Para ele, pode se chamar de xamanismo a todas as atividades que uma pessoa realiza de acordo com o seu "talento genuíno". "O Xamanismo é um dom artístico do Universo. Não cabe a nós decidirmos sob que forma esse dom irá se manifestar. O dom do xamã está na expansão dos limites da percepção, no aumento da compreensão da essência da vida. O Xamã acumula conhecimento sobre si mesmo e sobre o Universo. Ele é livre e a sua vida é guiada pelos sentimentos e não por ações e coisas."
O esotérico está convicto de que é inútil escrever livros sobre rituais xamanísticos e ninguém que desenvolve a prática espiritual fará isso. "O Xamanismo não consiste em escrever livros, e sim em desenvolver os sentimentos. Todas as pessoas têm sete sentidos, pois além dos cinco habituais há ainda a clarividência e a intuição. O curioso é que agora o ser humano está reprimindo esses dois últimos sentidos. Os nossos antepassados faziam uso deles em vez da internet e do telefone. Eles sentiam e entendiam uns aos outros à distância", concluiu ele.

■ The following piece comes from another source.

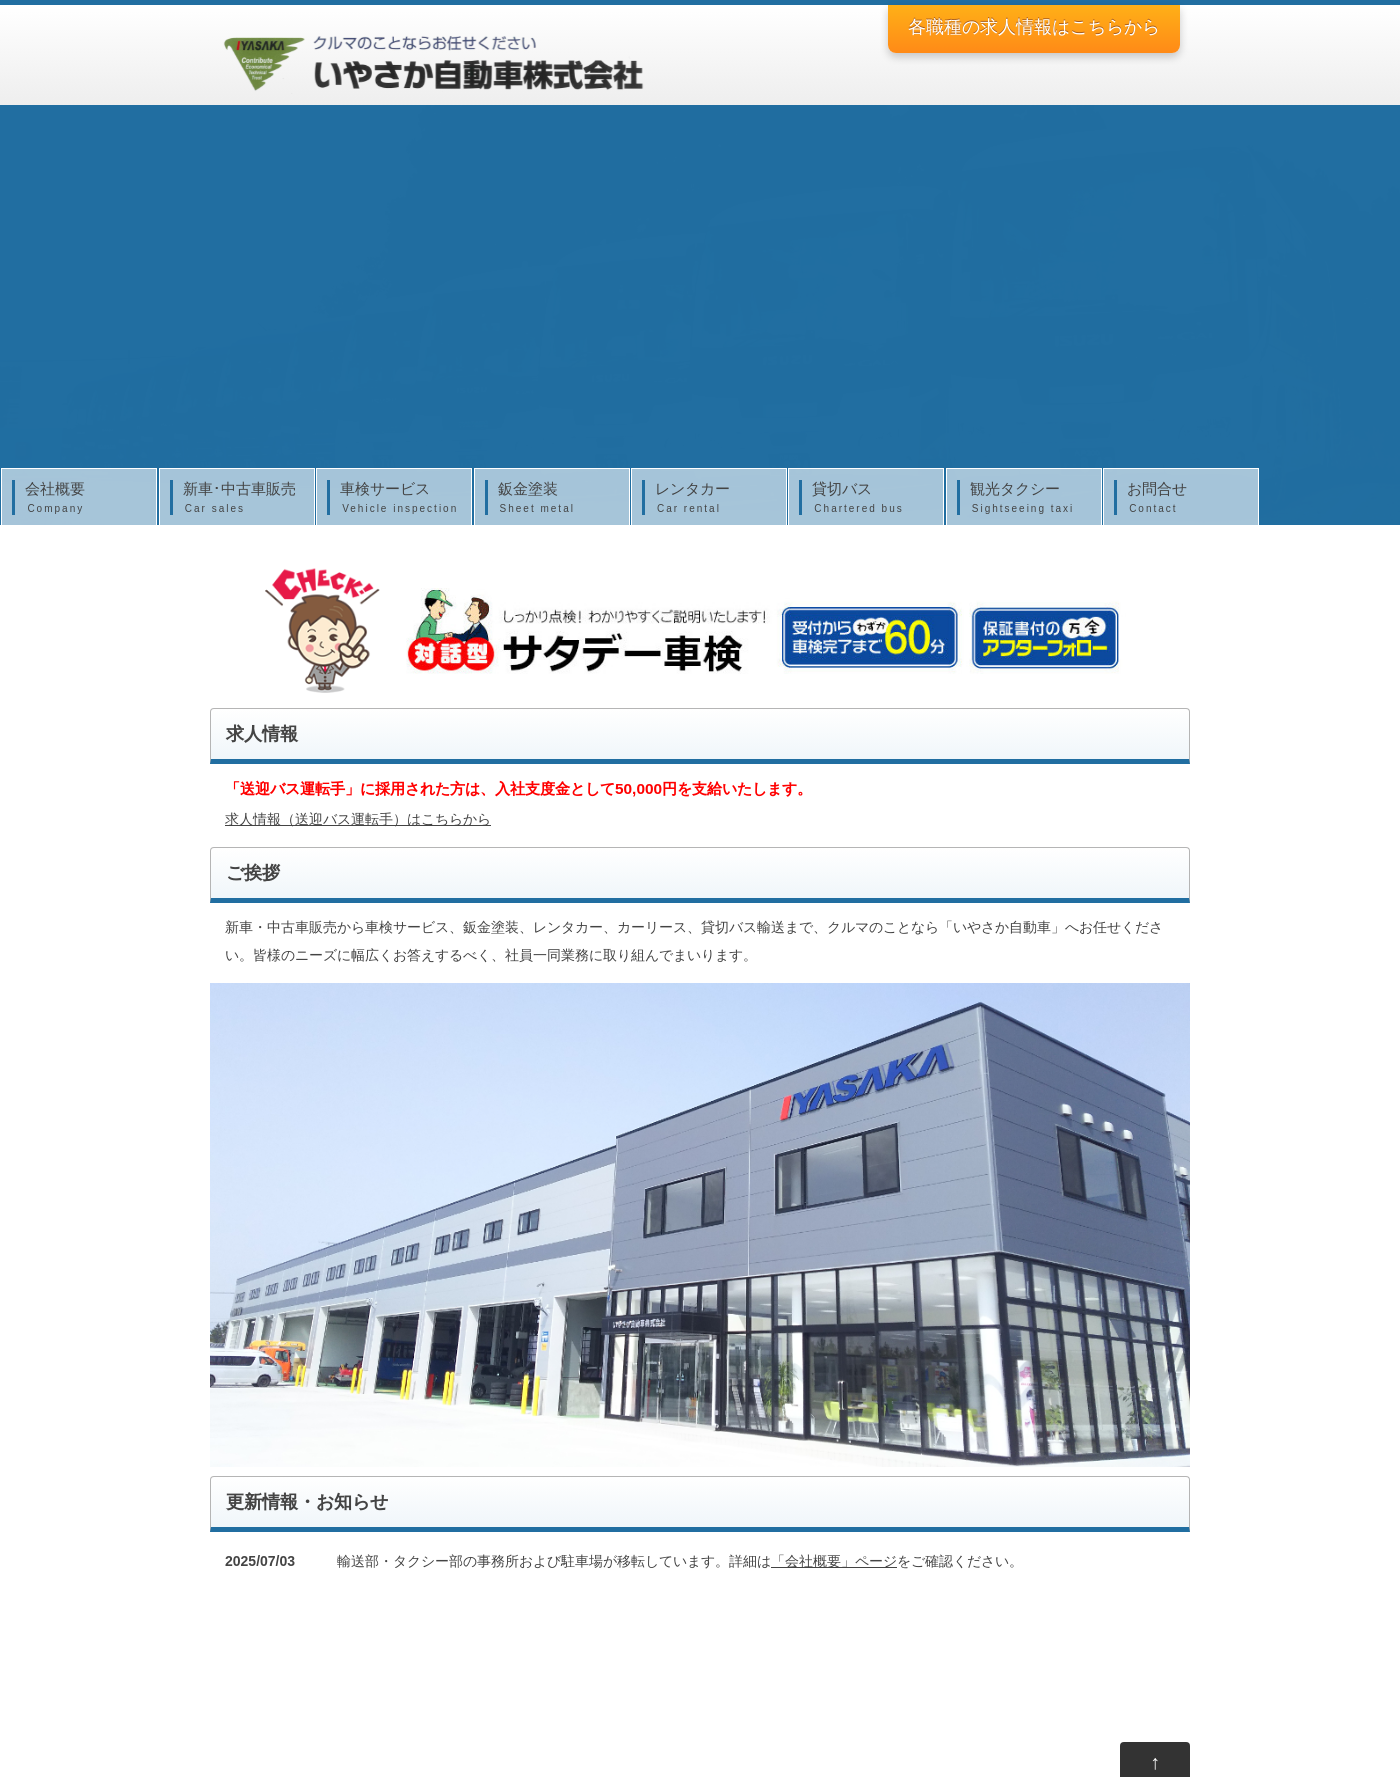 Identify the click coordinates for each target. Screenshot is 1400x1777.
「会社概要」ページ (834, 1561)
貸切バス (871, 498)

Mais tarde, ao transcrever as minhas gravações e ver as palavras na tela do computador, percebi o que o xamã quis dizer. Ao recontar as suas palavras eu não consigo transmitir aquilo que senti estando na pequena sala com paredes pintadas. E não tenho a menor vontade de verificar se diante de mim tenho um xamã genuíno ou não. Nós precisamos de pessoas desse tipo, que pensam com clareza, lógica e racionalidade para que possamos enxergar um outro mundo, um mundo paralelo e muito incomum.